Brésil : l'ex-président Lula sera jugé pour corruption dans l'affaire Petrobras

  • A
  • A
Brésil : l'ex-président Lula sera jugé pour corruption dans l'affaire Petrobras
@ NELSON ALMEIDA / AFP
Partagez sur :

L'ancien président est soupçonné de corruption et de blanchiment d'argent dans l'affaire Petrobras, qui éclabousse la classe politique brésilienne depuis de longs mois. 

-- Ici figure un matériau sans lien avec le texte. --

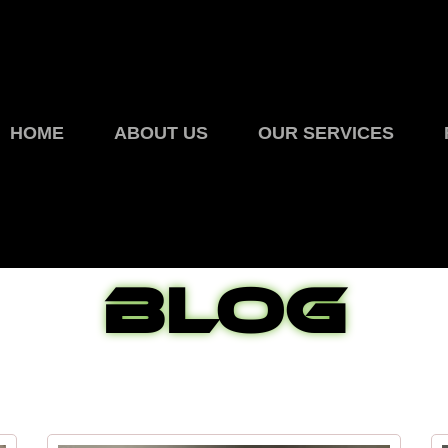
HOME
ABOUT US
OUR SERVICES
Blog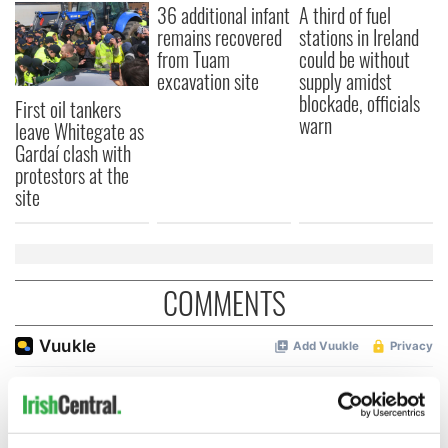
36 additional infant
A third of fuel
remains recovered
stations in Ireland
from Tuam
could be without
excavation site
supply amidst
blockade, officials
First oil tankers
warn
leave Whitegate as
Gardaí clash with
protestors at the
site
COMMENTS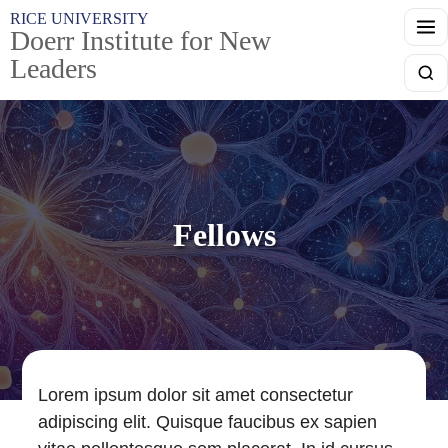
Skip to main content
RICE UNIVERSITY
Doerr Institute for New
Leaders
Searc
Fellows
Lorem ipsum dolor sit amet consectetur
adipiscing elit. Quisque faucibus ex sapien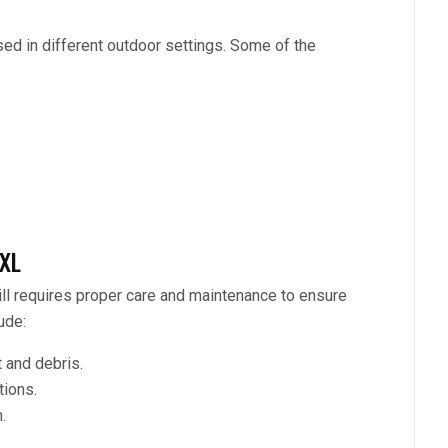
ed in different outdoor settings. Some of the
XXL
till requires proper care and maintenance to ensure
ude:
 and debris.
tions.
.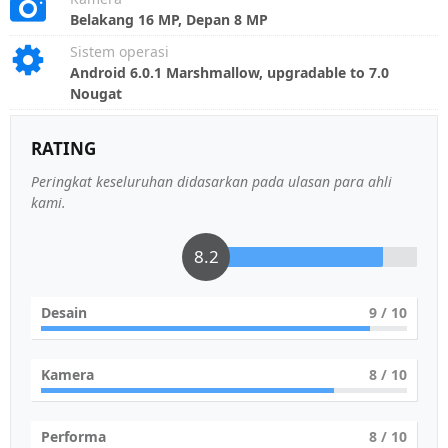
Belakang 16 MP, Depan 8 MP
Sistem operasi
Android 6.0.1 Marshmallow, upgradable to 7.0
Nougat
RATING
Peringkat keseluruhan didasarkan pada ulasan para ahli
kami.
8.2
Desain
9
/ 10
Kamera
8
/ 10
Performa
8
/ 10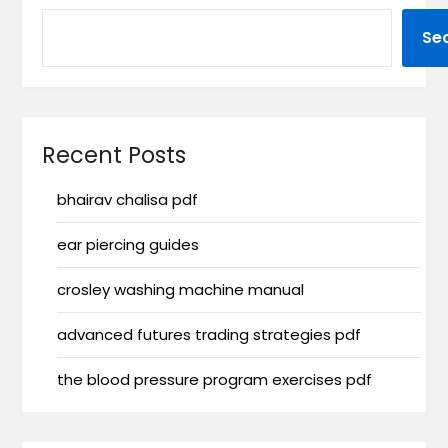
Se
Recent Posts
bhairav chalisa pdf
ear piercing guides
crosley washing machine manual
advanced futures trading strategies pdf
the blood pressure program exercises pdf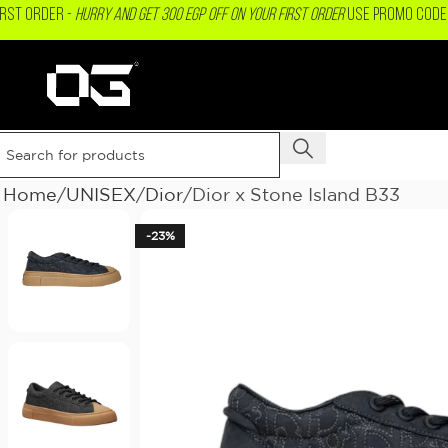
IRST ORDER -
Hurry and get 300 EGP OFF on your First Order
USE PROMO CODE 
Home
UNISEX
Dior
Dior x Stone Island B33
-23%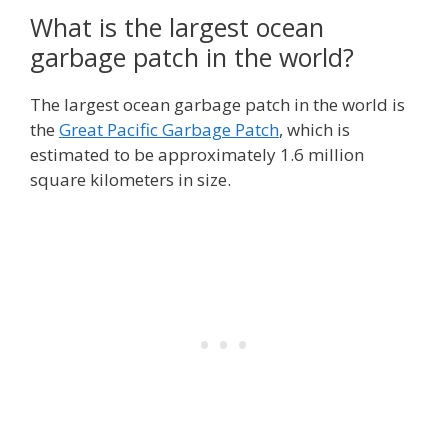
What is the largest ocean
garbage patch in the world?
The largest ocean garbage patch in the world is
the
Great Pacific Garbage Patch
, which is
estimated to be approximately 1.6 million
square kilometers in size.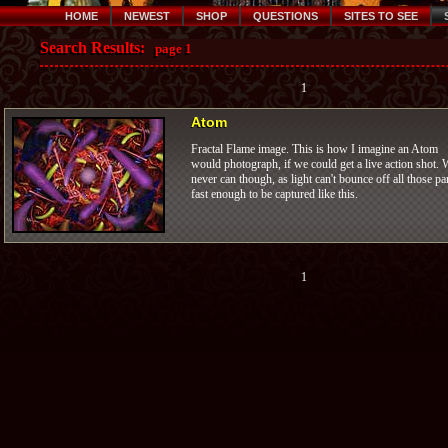
HOME
NEWEST
SHOP
QUESTIONS
SITES TO SEE
Search Results:
page 1
1
Atom
Fractal Flame image. This is how I imagine an Atom
would photograph, if we could get a live action shot. 
never can though, as light can't bounce off all those pa
fast enough to be captured like this.
1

L'ex-président brésilien Luiz Inacio Lula da Silva sera jugé pour corruption dans un volet du dossier Petrobras. Le juge Sergio Moro a accepté mardi les charges présentées contre lui par le parquet la semaine dernière. "En raison de l'existence d'indices suffisants (...) j'accepte la dénonciation" présentée par le parquet contre l'ex-président (2003-2010) de gauche pour corruption et blanchiment d'argent, a indiqué le juge Moro dans un document distribué à la presse.

L'achat d'un appartement dans une station balnéaire. Les procureurs chargés du dossier Petrobras avaient accusé le 14 septembre Lula d'avoir été le "bénéficiaire direct" de largesses du groupe de BTP OAS à hauteur de 3,7 millions de réais (1,1 million de dollars au cours actuel). Le géant du BTP aurait octroyé ces avantages en nature, "à travers l'achat, la personnalisation et décoration" d'un appartement en triplex dans la station balnéaire de Guaruja. Lula qui avait versé une avance pour l'achat de cet appartement en construction avant d'y renoncer, conteste formellement en être le propriétaire de fait, comme il en est accusé.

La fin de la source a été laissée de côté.